For many models, researchers cannot track the abstractions the program processes to reach its conclusions. In deep neural networks, for example, the string of the computer’s thoughts scattered about several layers of artificial neurons, each with thousands of connections.
These are called unexplainable AI, or black box models and all the chatbots available today fit this mold.
Some researchers have managed to understand how certain models reach their answers using very clever ideas, such as Lek-Heng Lim with convolutional neural networks, Been Kim with Concept Activation Vectors and many others. Still, such methods don’t help with completely understanding the hottest models today, such as those of deep learning.
ChatGPT can’t even reveal the genesis of the information it spits out, and many times it gets basic facts wrong, which can lead to mass misinformation. This may seem a trifling result of a slightly unsophisticated chatbot, but if there’s no way researchers can readily fix AI mistakes, more problems will inevitably arise.

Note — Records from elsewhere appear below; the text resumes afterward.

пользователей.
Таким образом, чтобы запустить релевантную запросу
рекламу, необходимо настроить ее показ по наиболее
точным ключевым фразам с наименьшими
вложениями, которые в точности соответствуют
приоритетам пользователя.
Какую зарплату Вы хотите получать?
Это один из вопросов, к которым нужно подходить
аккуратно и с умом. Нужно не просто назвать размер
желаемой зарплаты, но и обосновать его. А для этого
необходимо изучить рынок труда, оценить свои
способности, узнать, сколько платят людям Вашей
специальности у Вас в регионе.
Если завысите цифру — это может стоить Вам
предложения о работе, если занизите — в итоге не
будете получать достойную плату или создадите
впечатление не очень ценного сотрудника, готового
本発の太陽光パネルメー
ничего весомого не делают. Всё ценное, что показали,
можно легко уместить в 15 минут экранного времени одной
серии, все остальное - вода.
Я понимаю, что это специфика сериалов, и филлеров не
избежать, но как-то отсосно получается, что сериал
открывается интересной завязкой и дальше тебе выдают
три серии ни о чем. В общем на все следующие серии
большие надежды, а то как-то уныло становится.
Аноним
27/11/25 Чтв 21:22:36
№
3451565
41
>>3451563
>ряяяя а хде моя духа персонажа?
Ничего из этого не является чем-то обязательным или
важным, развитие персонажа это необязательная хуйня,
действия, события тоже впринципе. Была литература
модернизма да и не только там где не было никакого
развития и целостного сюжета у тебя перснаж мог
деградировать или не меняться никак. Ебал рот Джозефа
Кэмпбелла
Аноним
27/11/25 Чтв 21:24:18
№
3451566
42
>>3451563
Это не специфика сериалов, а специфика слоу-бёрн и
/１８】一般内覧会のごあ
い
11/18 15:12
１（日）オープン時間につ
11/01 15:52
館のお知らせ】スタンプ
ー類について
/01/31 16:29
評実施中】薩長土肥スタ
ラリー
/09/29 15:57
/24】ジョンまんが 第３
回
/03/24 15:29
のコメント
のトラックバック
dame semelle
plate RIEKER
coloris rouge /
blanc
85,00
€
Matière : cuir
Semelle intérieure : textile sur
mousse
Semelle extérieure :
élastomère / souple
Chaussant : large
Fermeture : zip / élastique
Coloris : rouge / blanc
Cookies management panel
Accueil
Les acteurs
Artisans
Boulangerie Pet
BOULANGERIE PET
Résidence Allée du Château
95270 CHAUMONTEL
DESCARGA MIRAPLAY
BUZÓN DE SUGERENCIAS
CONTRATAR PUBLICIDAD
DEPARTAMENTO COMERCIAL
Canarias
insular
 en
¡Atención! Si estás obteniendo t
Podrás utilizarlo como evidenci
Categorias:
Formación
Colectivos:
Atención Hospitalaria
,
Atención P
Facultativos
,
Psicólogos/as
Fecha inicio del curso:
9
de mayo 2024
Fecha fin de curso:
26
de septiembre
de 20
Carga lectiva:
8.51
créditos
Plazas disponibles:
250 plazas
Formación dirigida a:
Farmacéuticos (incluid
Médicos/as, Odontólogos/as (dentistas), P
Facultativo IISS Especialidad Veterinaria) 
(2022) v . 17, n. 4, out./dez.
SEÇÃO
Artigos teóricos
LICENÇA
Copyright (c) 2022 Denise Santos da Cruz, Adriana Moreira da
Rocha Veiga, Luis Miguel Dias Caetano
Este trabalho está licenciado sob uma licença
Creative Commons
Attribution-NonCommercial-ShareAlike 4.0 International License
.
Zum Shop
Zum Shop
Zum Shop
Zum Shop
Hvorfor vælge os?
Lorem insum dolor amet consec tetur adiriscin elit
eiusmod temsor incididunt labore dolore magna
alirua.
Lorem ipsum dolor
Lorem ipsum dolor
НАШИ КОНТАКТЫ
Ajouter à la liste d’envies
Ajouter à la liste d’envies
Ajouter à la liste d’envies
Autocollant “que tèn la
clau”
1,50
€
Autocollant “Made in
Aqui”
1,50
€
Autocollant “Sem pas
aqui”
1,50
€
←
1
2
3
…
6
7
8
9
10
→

For example, when New York Times journalist Kevin Roose had a conversation with the Bing chatbot made by Microsoft, he asked the chatbot about the “secret” parts of its personality, leading to professions of love for him and telling him to leave his wife to spend the rest of his life with it. It’s currently impossible for developers to track down the origin of the problem, and they have no rigorous means of preventing similar responses in the future.
Had the journalist been a less-informed, younger individual, things could have turned out differently. He could have convinced himself that the chatbot was sentient, coming up with conspiracy theories and wild conclusions.

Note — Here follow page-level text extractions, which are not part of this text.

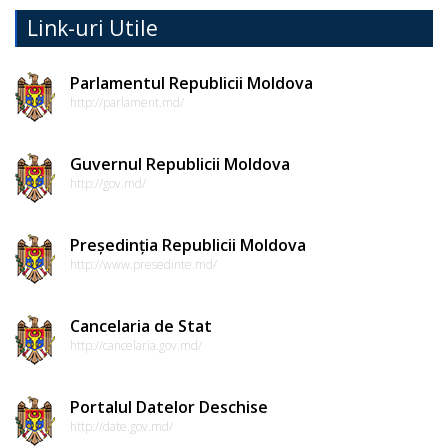
proiectele
Link-uri Utile
de
Parlamentul Republicii Moldova
decizii
http://parlament.md/
Proiecte
Guvernul Republicii Moldova
de
http://gov.md/
decizii
Președinția Republicii Moldova
Deciziile
http://www.presedinte.md/
adoptate
de
Cancelaria de Stat
http://cancelaria.gov.md/
consiliul
raional
Portalul Datelor Deschise
http://date.gov.md/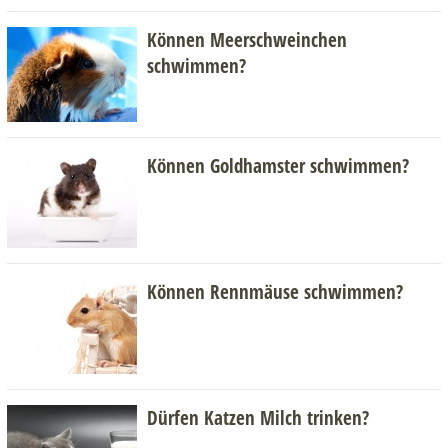
Können Meerschweinchen
schwimmen?
Können Goldhamster schwimmen?
Können Rennmäuse schwimmen?
Dürfen Katzen Milch trinken?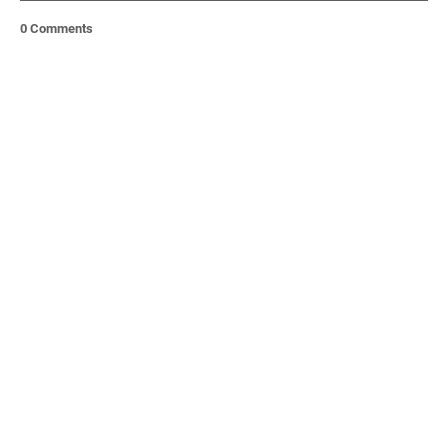
0 Comments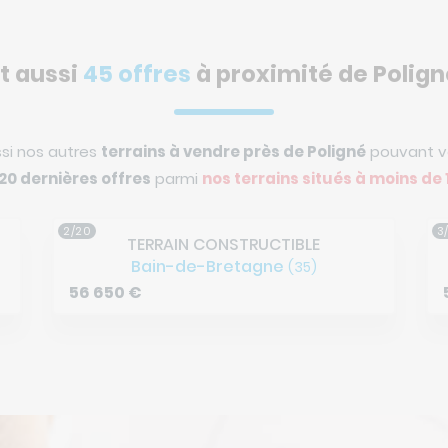
t aussi
45 offres
à proximité de Polign
si nos autres
terrains à vendre près de Poligné
pouvant vo
 20 dernières offres
parmi
nos terrains situés à
moins de 
3/20
4
TERRAIN CONSTRUCTIBLE
Poligné
(35)
59 900
€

This is the danger of making something that’s not very understandable a widely available product. Combining these unexplainable features with deep-fakes and bad actors, the possibilities for misinformation increase exponentially.

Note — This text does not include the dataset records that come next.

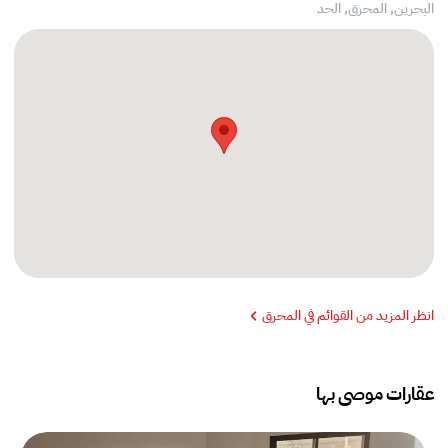
البحرين, المحرق,
الحد
انظر المزيد من القوائم في المحرق
عقارات موصى بها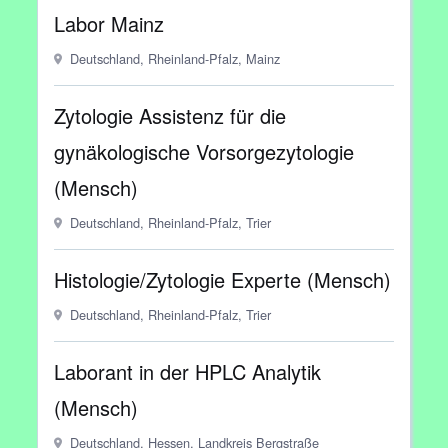
Labor Mainz
Deutschland, Rheinland-Pfalz, Mainz
Zytologie Assistenz für die
gynäkologische Vorsorgezytologie
(Mensch)
Deutschland, Rheinland-Pfalz, Trier
Histologie/Zytologie Experte (Mensch)
Deutschland, Rheinland-Pfalz, Trier
Laborant in der HPLC Analytik
(Mensch)
Deutschland, Hessen, Landkreis Bergstraße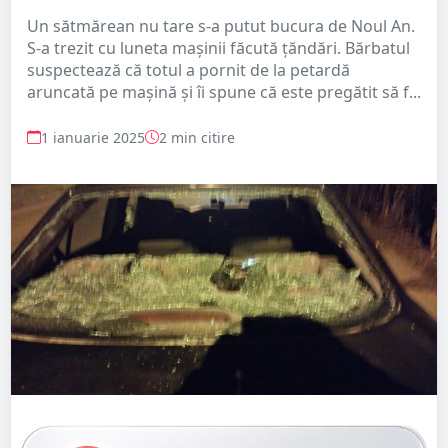
Un sătmărean nu tare s-a putut bucura de Noul An.
S-a trezit cu luneta mașinii făcută țăndări. Bărbatul
suspectează că totul a pornit de la petardă
aruncată pe mașină și îi spune că este pregătit să f...
1 ianuarie 2025
2 min citire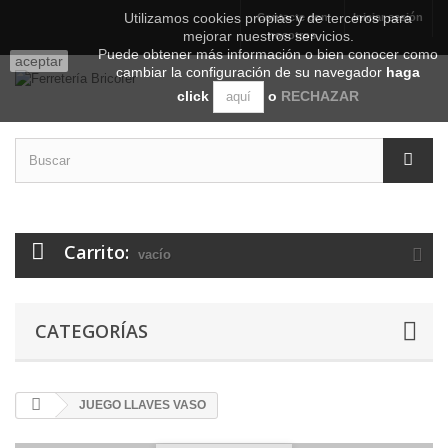
Utilizamos cookies propias y de terceros para
Contacte con
Iniciar sesión
mejorar nuestros servicios.
nosotros
Puede obtener más información o bien conocer como
aceptar
cambiar la configuración de su navegador
haga
click
o
RECHAZAR
aquí
Carrito:
vacío
CATEGORÍAS
JUEGO LLAVES VASO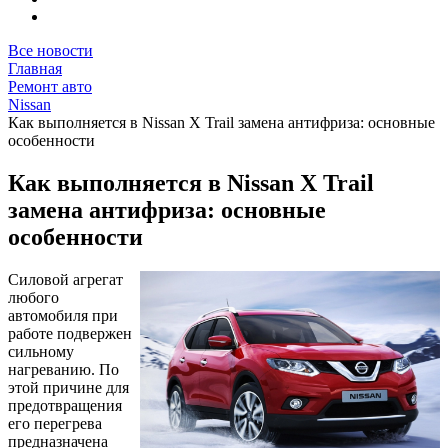
Все новости
Главная
Ремонт авто
Nissan
Как выполняется в Nissan X Trail замена антифриза: основные
особенности
Как выполняется в Nissan X Trail
замена антифриза: основные
особенности
Силовой агрегат
любого
автомобиля при
работе подвержен
сильному
нагреванию. По
этой причине для
предотвращения
его перегрева
предназначена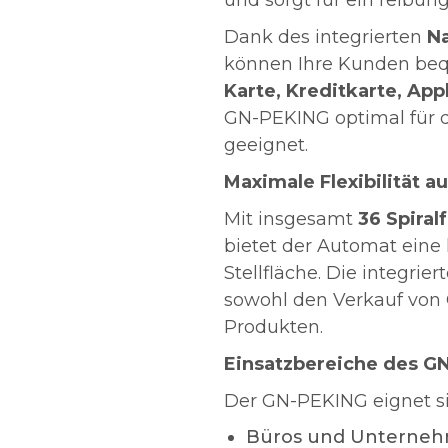
und sorgt für ein reibung
Dank des integrierten
N
können Ihre Kunden beq
Karte, Kreditkarte, Ap
GN-PEKING optimal für
geeignet.
Maximale Flexibilität au
Mit insgesamt
36 Spiral
bietet der Automat eine
Stellfläche. Die integrier
sowohl den Verkauf von 
Produkten.
Einsatzbereiche des 
Der GN-PEKING eignet sic
Büros und Unterne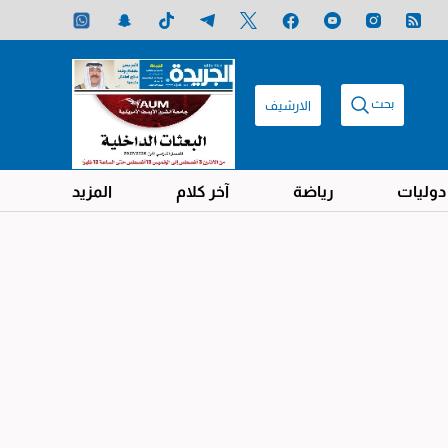
بحث
الارشيف
دوليات
رياضة
آخر كلام
المزيد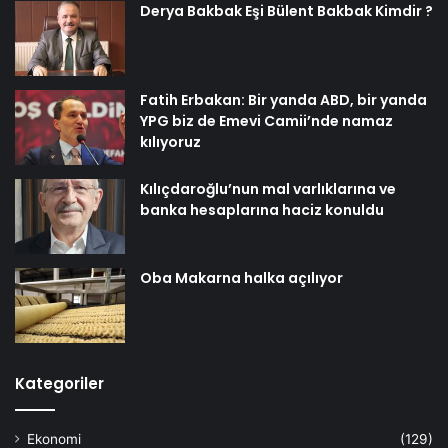
Derya Bakbak Eşi Bülent Bakbak Kimdir ?
Fatih Erbakan: Bir yanda ABD, bir yanda
YPG biz de Emevi Camii’nde namaz
kılıyoruz
Kılıçdaroğlu’nun mal varlıklarına ve
banka hesaplarına haciz konuldu
Oba Makarna halka açılıyor
Kategoriler
Ekonomi
(129)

Our society is simply not ready for these programs and should focus on sharpening our understanding of AI before allowing large entities to commercialize it.
The examples I’ve used so far are just chatbots, but when we start entrusting AI to do more things (which is already happening), the negative effects of their lacking explainability could become even more uncontrollable.
Any responsible scientist should know it’s brash to just throw an idea they don’t completely understand into the open world and see how things unfold.
This philosophy may seem counterintuitive to how humans have gone about new ideas for years. After all, we can’t generate logically clear models for everything before we start implementing; otherwise, we couldn’t have achieved feats like the industrial revolution and the moon landing.
But it’s important to only take these risks to a limited degree and increase our caution in the face of something so utterly powerful like AI. Superintelligent programs are more powerful and different than any other invention in history because they can perform the complex things we can, but better and more efficiently, meaning they’re poised to have a tremendous ripple effect on our society. Humans often wait until it’s too late to take action on issues killing us in silence, such as biodiversity loss, marine ecosystem deaths and climate change. If we repeat this pattern for AI, the consequences could be irrevocable.
Governments need to ban public chatbots (at least temporarily) and prompt researchers to do what they do best: research. There’s absolutely no need for these models to be commercialized until humanity better understands how they work and how to responsibly create versions of them.
I’m a huge advocate for the use of this technology. Within two decades, AI has the potential to make our intellectual trains run on time through the automation of not only human tasks but scientific discovery, enabling humans to act as gods focusing on purely creative and high-level work. At the same time, however, I sometimes feel like that future is dissolving before our very eyes.
Acting on these issues now is critical to stop the chaos from evolving. If we cautiously approach this new technology in its infantile stage, we might still have a chance at deeming it one of our greatest achievements in human history, rather than our last.